The importance of water in the polyol synthesis of carbon supported platinum–tin oxide catalysts for ethanol electrooxidation

Abstract Sn-modified platinum catalysts are presently one of the most active catalysts for the room temperature electrooxidation of ethanol at low potentials. In this study, Pt–SnO x /C catalysts are prepared by the polyol method in different ethylene glycol–water mixtures using a Pt:Sn atomic ratio of 3 in the preparation solution. When the water content in the synthesis is very low (2 vol.%), only a limited amount of Sn can be incorporated into the catalyst (Pt:Sn atomic ratio of 91:9).
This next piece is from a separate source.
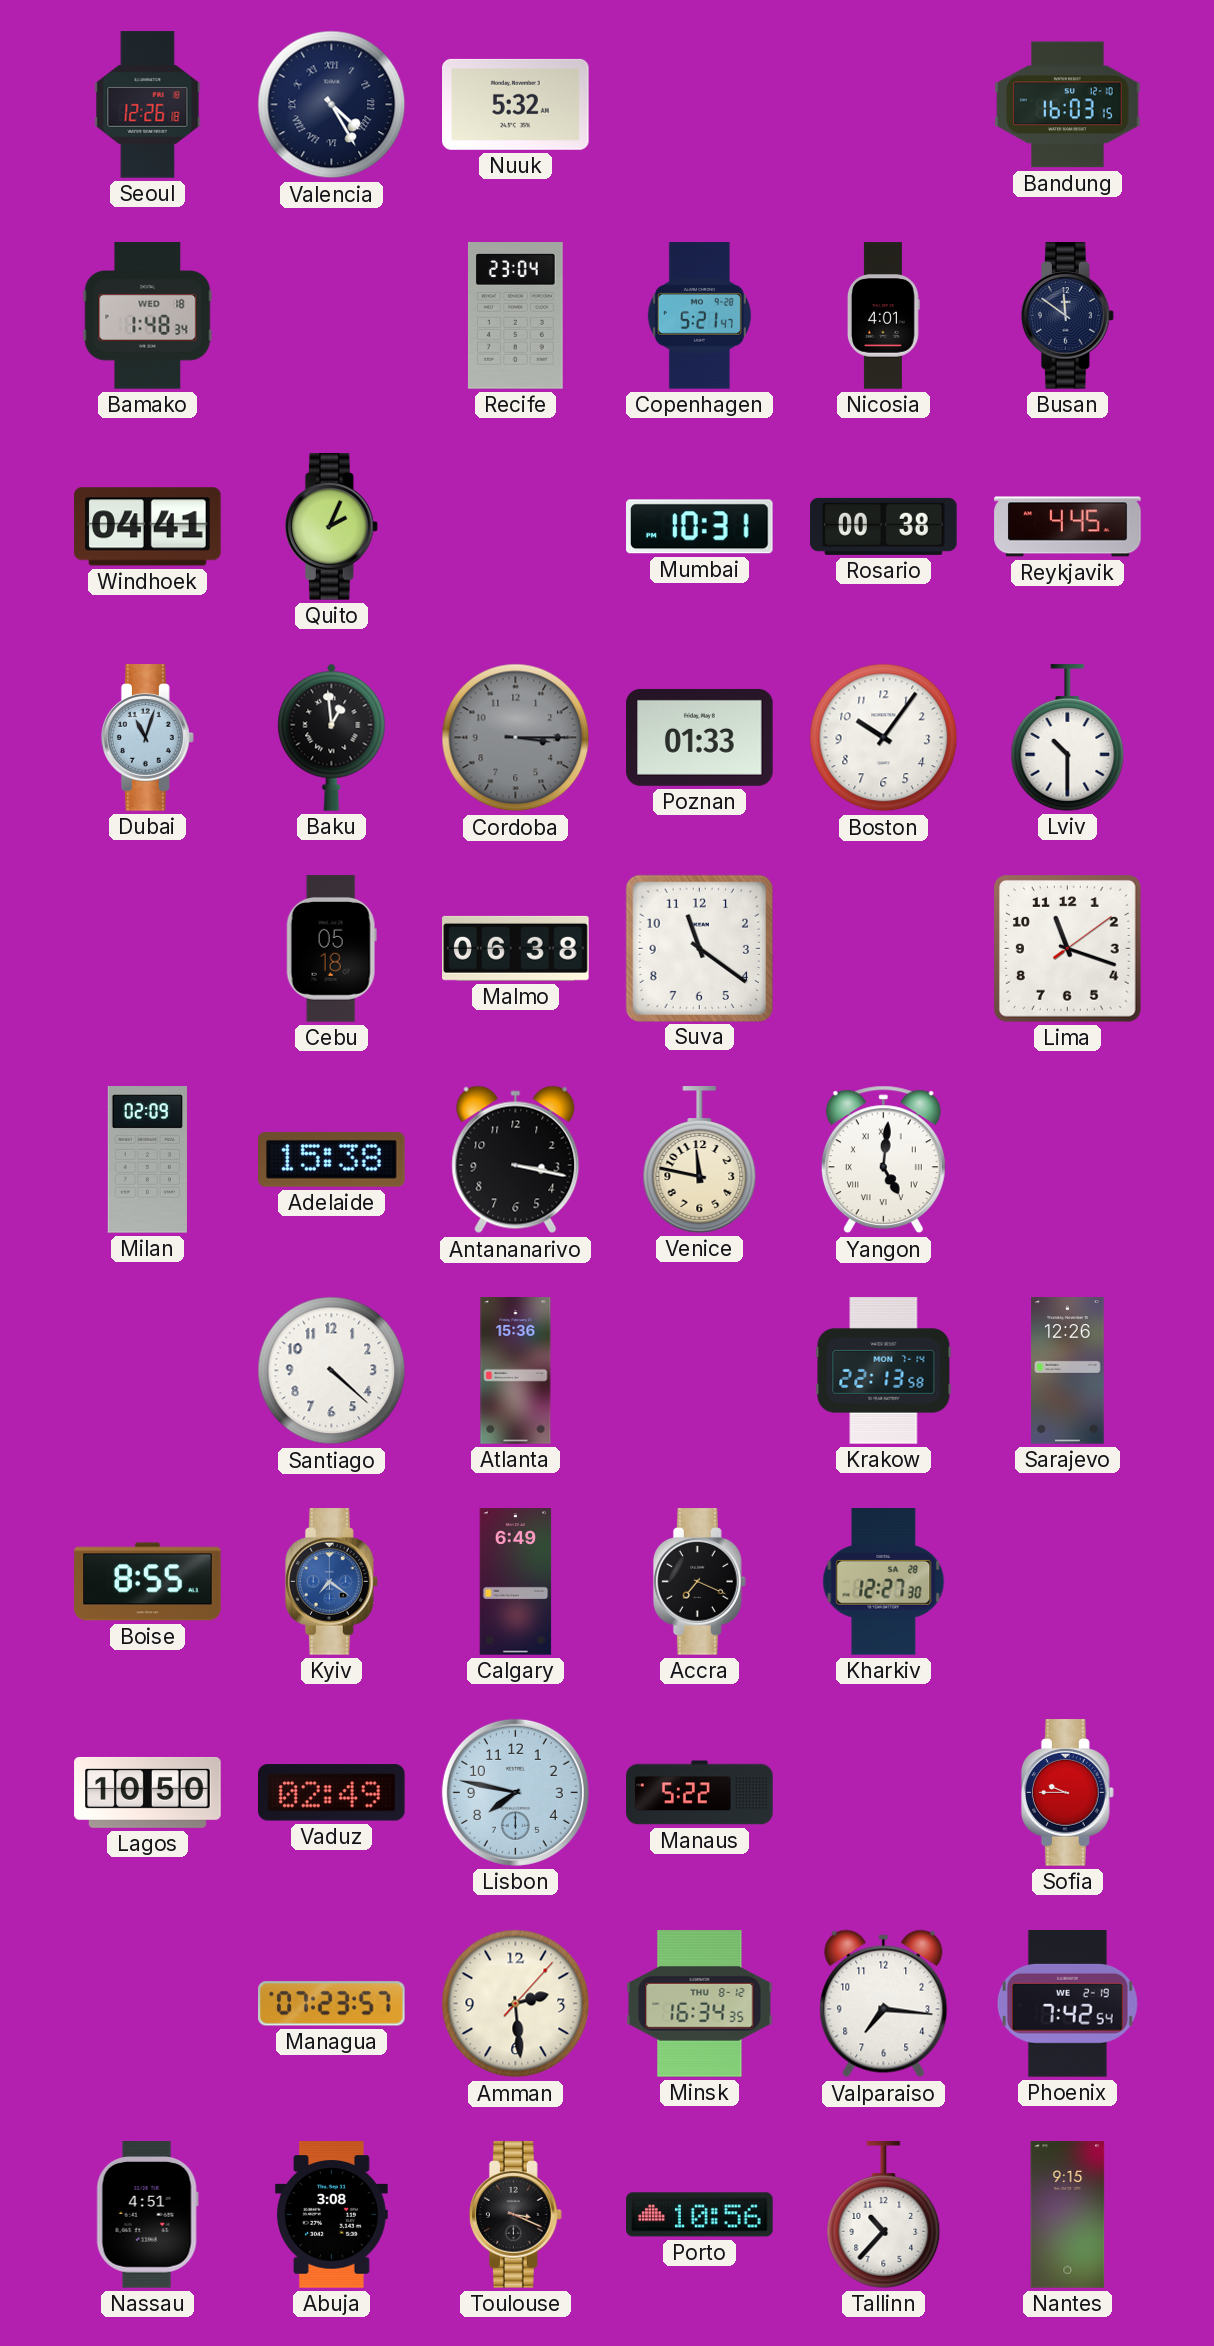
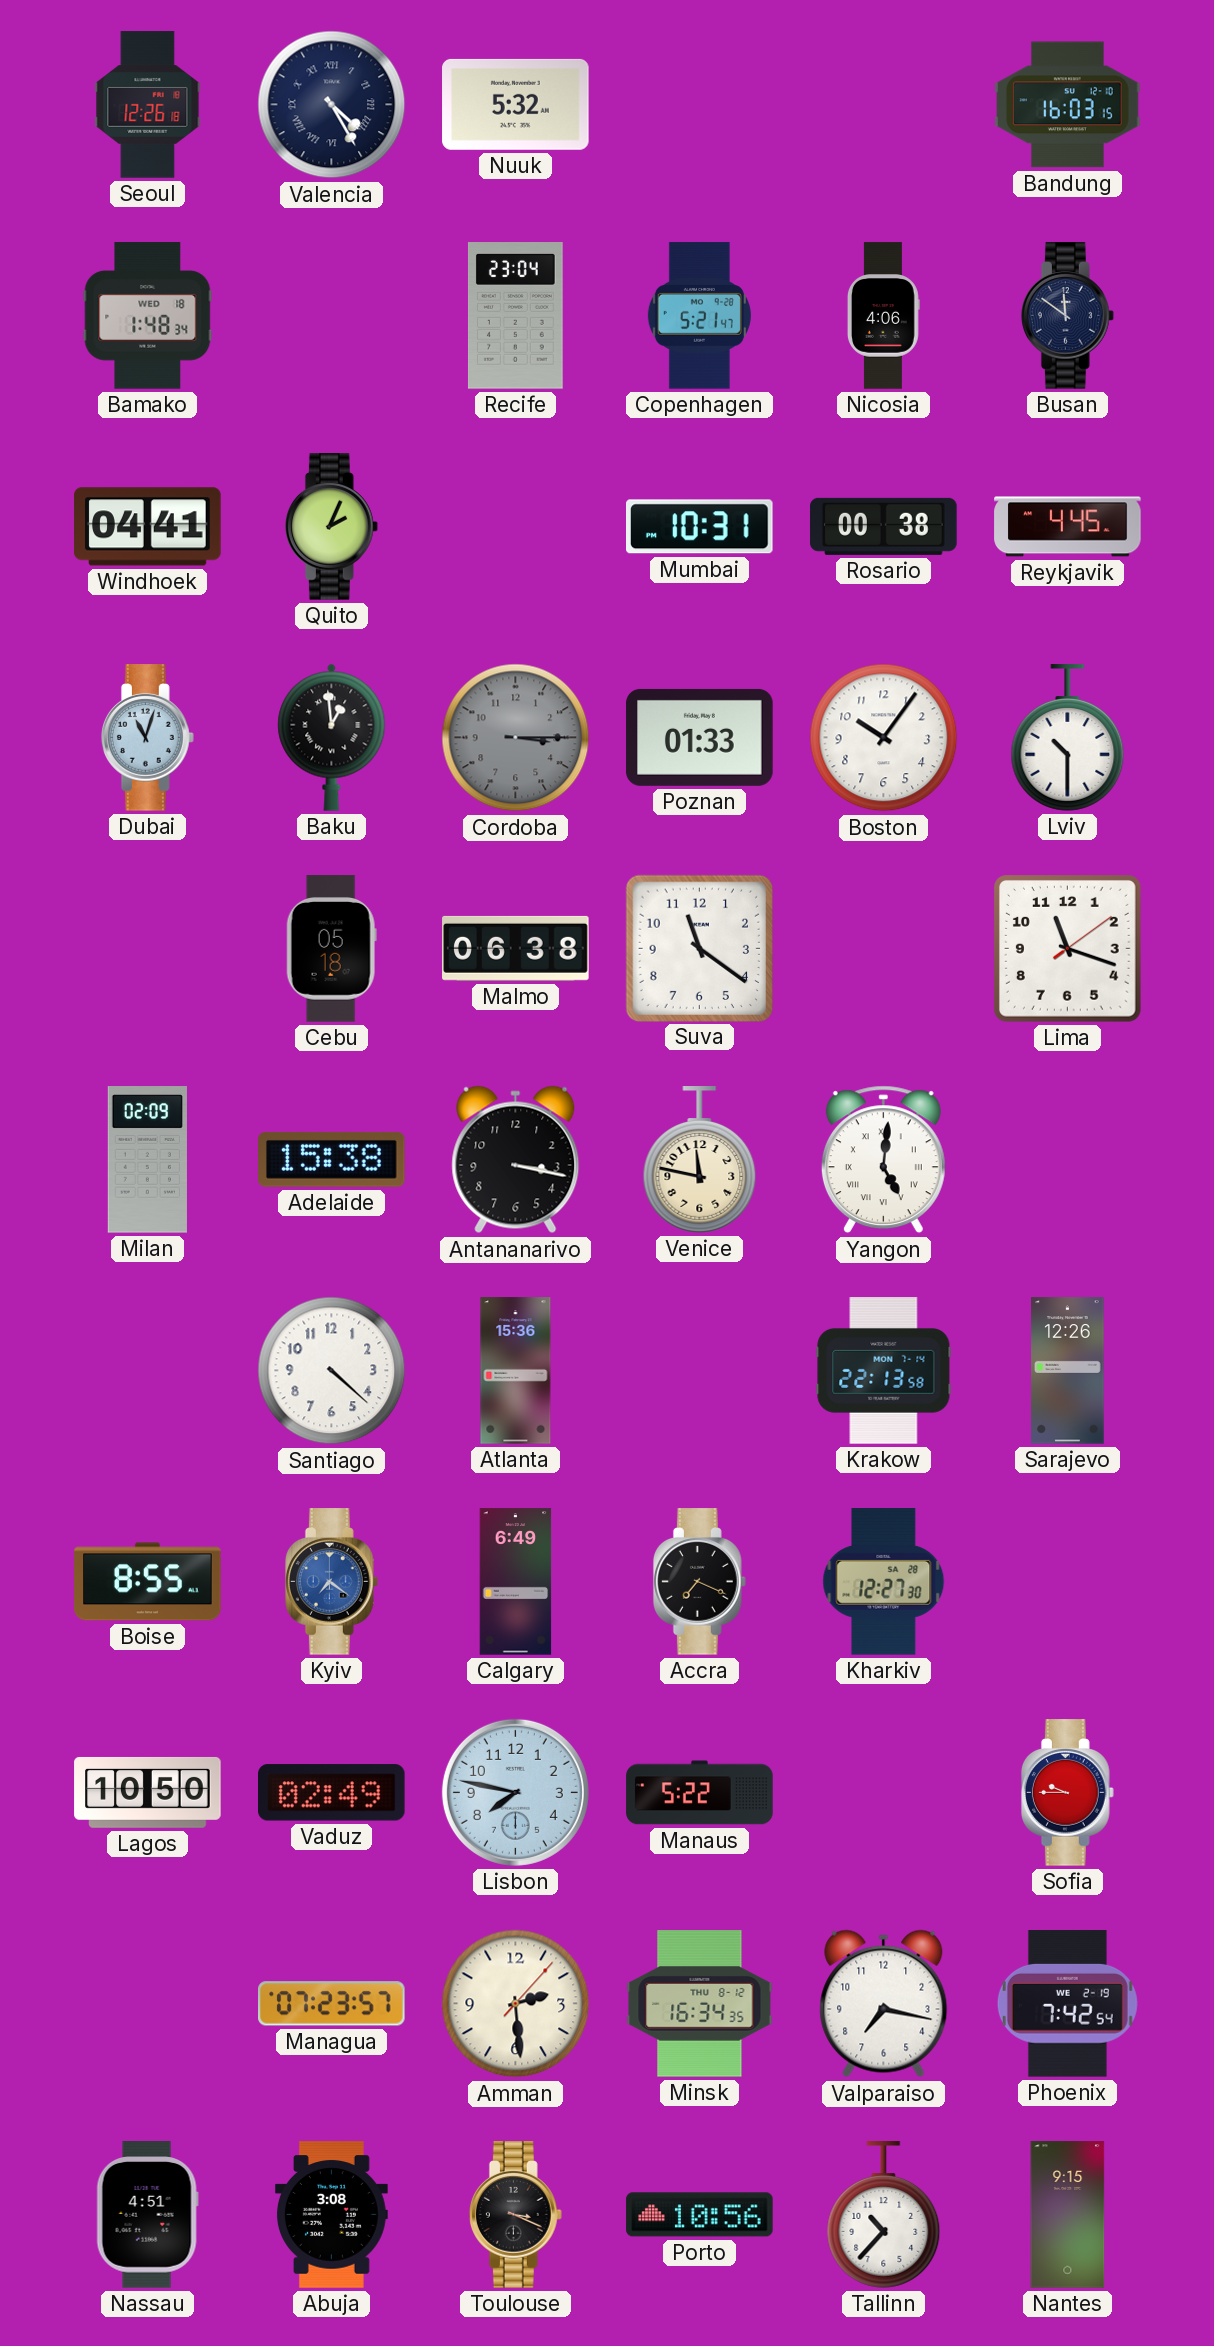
Nicosia: 4:01 -> 4:06
Valparaiso: 7:16 -> 7:17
Increasing the water content in the synthesis increases the Sn content and the intrinsic activity for ethanol electrooxidation by the “bifunctional catalysis” mechanism; however, water content in excess of 50 vol.% is counterproductive since there is a corresponding growth in the catalyst particle size which results in a reduction of the electrochemically active surface area (ECSA). Experimentally a 50:50 (vol./vol.) mixture of ethylene glycol and water is the most effective since all the precursor metals in the preparation solution can be completely transferred to the target catalyst. The advantages are not only limited to composition control (concordance of catalyst composition and solution composition in preparation), but also a small particle size (∼2.2 nm) and the highest mass activity.